▸ PROBLEM DESCRIPTION
For the records below, output word for word the lines from the one with "December 2022" up to and including the one with "Max, and specialist retailers like". No pictures.

Collected data
-- -- --

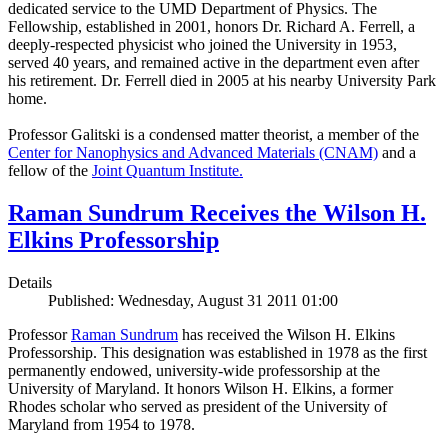
dedicated service to the UMD Department of Physics. The
Fellowship, established in 2001, honors Dr. Richard A. Ferrell, a
deeply-respected physicist who joined the University in 1953,
served 40 years, and remained active in the department even after
his retirement. Dr. Ferrell died in 2005 at his nearby University Park
home.
Professor Galitski is a condensed matter theorist, a member of the
Center for Nanophysics and Advanced Materials (CNAM)
and a
fellow of the
Joint Quantum Institute.
Raman Sundrum Receives the Wilson H.
Elkins Professorship
Details
Published: Wednesday, August 31 2011 01:00
Professor
Raman Sundrum
has received the Wilson H. Elkins
Professorship. This designation was established in 1978 as the first
permanently endowed, university-wide professorship at the
University of Maryland. It honors Wilson H. Elkins, a former
Rhodes scholar who served as president of the University of
Maryland from 1954 to 1978.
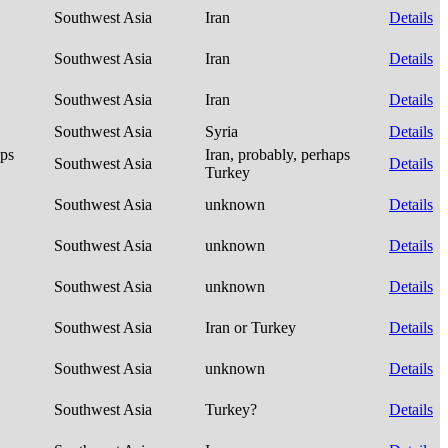
Southwest Asia
Iran
Details
Southwest Asia
Iran
Details
Southwest Asia
Iran
Details
Southwest Asia
Syria
Details
aps
Iran, probably, perhaps
Southwest Asia
Details
Turkey
Southwest Asia
unknown
Details
Southwest Asia
unknown
Details
Southwest Asia
unknown
Details
Southwest Asia
Iran or Turkey
Details
Southwest Asia
unknown
Details
Southwest Asia
Turkey?
Details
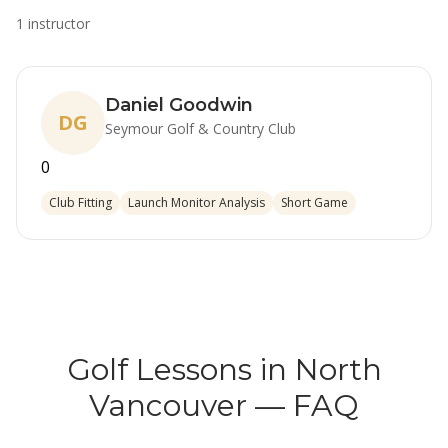
1 instructor
Daniel Goodwin
DG
Seymour Golf & Country Club
0
Club Fitting
Launch Monitor Analysis
Short Game
Golf Lessons in North
Vancouver — FAQ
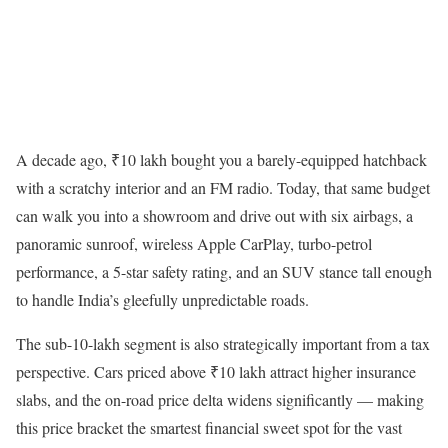
A decade ago, ₹10 lakh bought you a barely-equipped hatchback
with a scratchy interior and an FM radio. Today, that same budget
can walk you into a showroom and drive out with six airbags, a
panoramic sunroof, wireless Apple CarPlay, turbo-petrol
performance, a 5-star safety rating, and an SUV stance tall enough
to handle India’s gleefully unpredictable roads.
The sub-10-lakh segment is also strategically important from a tax
perspective. Cars priced above ₹10 lakh attract higher insurance
slabs, and the on-road price delta widens significantly — making
this price bracket the smartest financial sweet spot for the vast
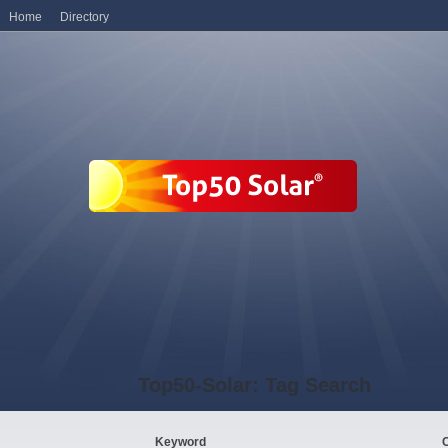
Home
Directory
Top50-Solar: Tag Search
Keyword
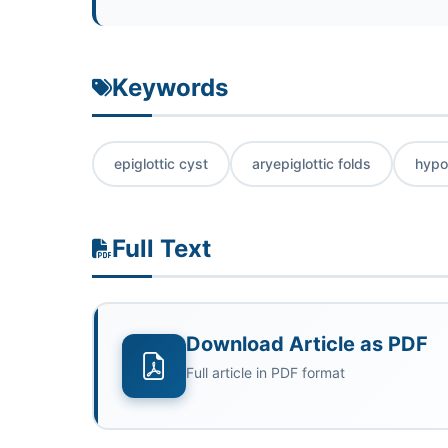
Keywords
epiglottic cyst
aryepiglottic folds
hypo
Full Text
Download Article as PDF
Full article in PDF format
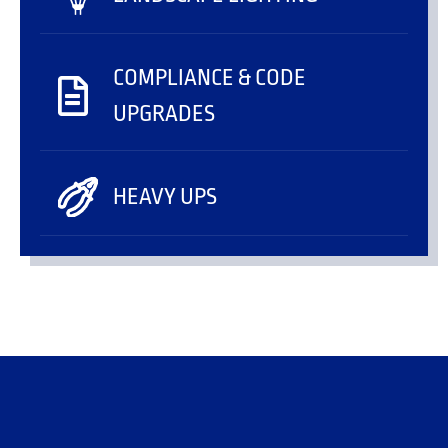
COMPLIANCE & CODE
UPGRADES
HEAVY UPS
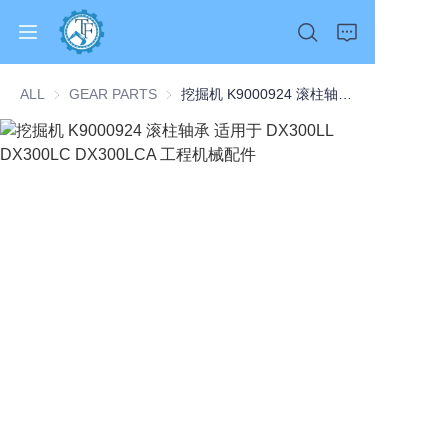
ALL
GEAR PARTS
GEAR PARTS
挖掘机 K9000924 滚柱轴承 适用于 DX300LL DX300LC DX300LCA 工程机械配件
Home
Products
About Us
News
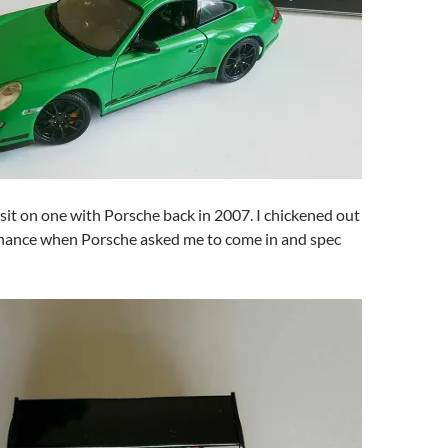
sit on one with Porsche back in 2007. I chickened out
finance when Porsche asked me to come in and spec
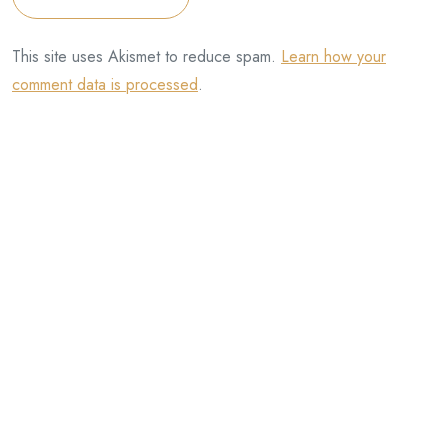
This site uses Akismet to reduce spam.
Learn how your
comment data is processed
.
Categories
Artists
David Henningham (artist)
Eddie Farrell
Half-handed Cloud
Henningham Family Press
InterInterInter
Julie Rafalski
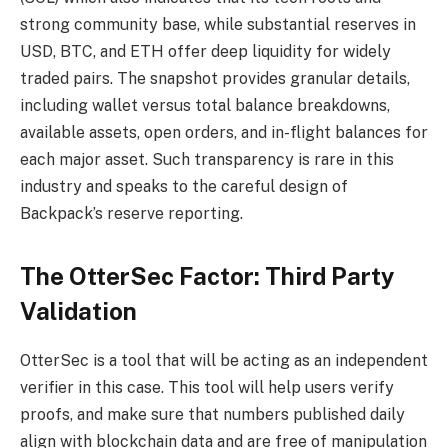
strong community base, while substantial reserves in
USD, BTC, and ETH offer deep liquidity for widely
traded pairs. The snapshot provides granular details,
including wallet versus total balance breakdowns,
available assets, open orders, and in-flight balances for
each major asset. Such transparency is rare in this
industry and speaks to the careful design of
Backpack’s reserve reporting.
The OtterSec Factor: Third Party
Validation
OtterSec is a tool that will be acting as an independent
verifier in this case. This tool will help users verify
proofs, and make sure that numbers published daily
align with blockchain data and are free of manipulation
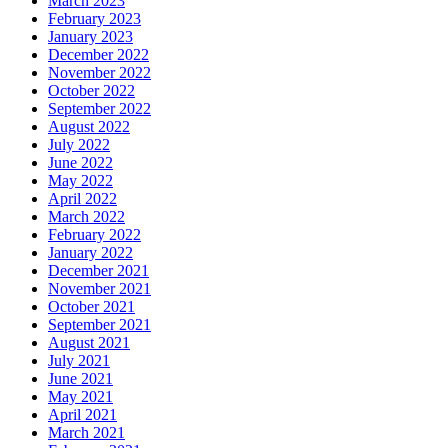
March 2023
February 2023
January 2023
December 2022
November 2022
October 2022
September 2022
August 2022
July 2022
June 2022
May 2022
April 2022
March 2022
February 2022
January 2022
December 2021
November 2021
October 2021
September 2021
August 2021
July 2021
June 2021
May 2021
April 2021
March 2021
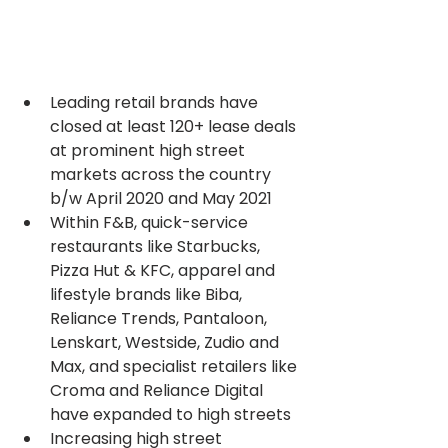
Leading retail brands have 
closed at least 120+ lease deals 
at prominent high street 
markets across the country 
b/w April 2020 and May 2021
Within F&B, quick-service 
restaurants like Starbucks, 
Pizza Hut & KFC, apparel and 
lifestyle brands like Biba, 
Reliance Trends, Pantaloon, 
Lenskart, Westside, Zudio and 
Max, and specialist retailers like 
Croma and Reliance Digital 
have expanded to high streets
Increasing high street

-- -- --

▸ RESULT
December 2022
November 2022
October 2022
September 2022
August 2022
July 2022
June 2022
May 2022
April 2022
March 2022
February 2022
January 2022
December 2021
November 2021
October 2021
September 2021
August 2021
July 2021
June 2021
May 2021
April 2021
March 2021
Leading retail brands have 
closed at least 120+ lease deals 
at prominent high street 
markets across the country 
b/w April 2020 and May 2021
Within F&B, quick-service 
restaurants like Starbucks, 
Pizza Hut & KFC, apparel and 
lifestyle brands like Biba, 
Reliance Trends, Pantaloon, 
Lenskart, Westside, Zudio and 
Max, and specialist retailers like 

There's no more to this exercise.